Economy | Europe
Why the ECB Faces Its Hardest Decision Since 2022: Raise Rates or Accept Inflation?
The ECB is under pressure to raise rates as Iran war sends inflation back above 3%. Here is the impossible dilemma facing Christine Lagarde and why either choice carries serious risks.
Central bank governors are paid to make decisions that have no good option — only options with different risk profiles and different distributions of winners and losers. What Christine Lagarde and the ECB Governing Council face in April 2026 is one of those decisions, and it is harder than anything they have navigated since the initial inflation surge of 2022.

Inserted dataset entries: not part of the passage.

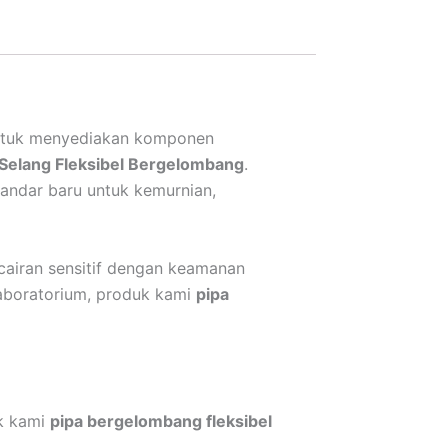
i untuk menyediakan komponen
Selang Fleksibel Bergelombang
.
tandar baru untuk kemurnian,
 cairan sensitif dengan keamanan
 laboratorium, produk kami
pipa
uk kami
pipa bergelombang fleksibel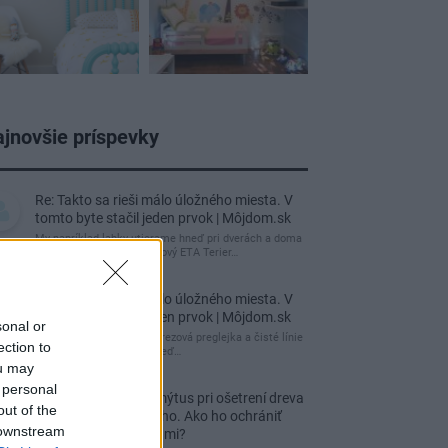
jnovšie príspevky
Re: Takto sa rieši málo úložného miesta. V
tomto byte stačil jeden prvok | Môjdom.sk
My napríklad labky utierame hneď pri dverách a doma
pred dvere používame tyčový ETA Terier…
Re: Takto sa rieši málo úložného miesta. V
tomto byte stačil jeden prvok | Môjdom.sk
sonal or
Dizajn je to nádherný, tá brezová preglejka a čisté línie
ection to
vyzerajú super. Ale vždy, keď…
ou may
 personal
Re: Toto je najväčší mýtus pri ošetrení dreva
out of the
a môže vás vyjsť draho. Ako ho ochrániť
 downstream
pred hnitím a škodcami?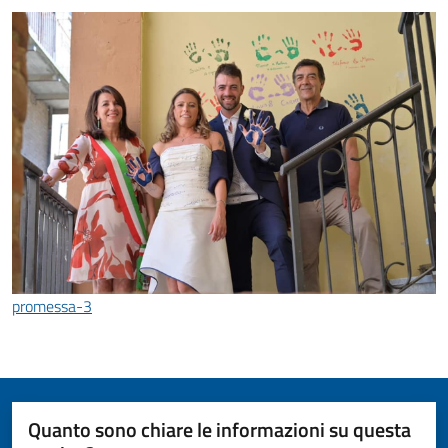
promessa-3
Quanto sono chiare le informazioni su questa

The structure of the problem is deceptively simple. European inflation, which had been declining steadily toward the ECB's 2 percent target and was widely expected to remain there through 2026, has reversed sharply. Goldman Sachs projects it at 2.7 percent in March, accelerating to 3.2 percent in the second quarter. The energy component, which was negative for much of the past year, has swung violently positive as Iran war oil and gas prices feed through to consumer prices.
In a textbook inflation response, the ECB would raise interest rates: making borrowing more expensive reduces demand, reduces economic activity, and therefore reduces upward pressure on prices. The bank has done this before, successfully, during the 2022-2024 inflation episode.
But this is not 2022. The current inflation is not demand-driven. It is supply-driven — a shock to the energy supply side of the economy that is simultaneously raising prices and reducing economic output. The same high energy costs that generate the inflationary headline number are also compressing household spending, reducing industrial output, and weakening growth. The economy is not running hot. It is being hit by a cold water pipe on one side and a fire hose on the other.
Raising interest rates in response to supply-side inflation is, in economic terms, largely futile for controlling the energy price component — interest rates do not open the Strait of Hormuz. But it does risk tipping an already weakening economy into recession. The ECB's hold decision at its March meeting was defensible. By April, the pressure to act one way or the other will be difficult to resist.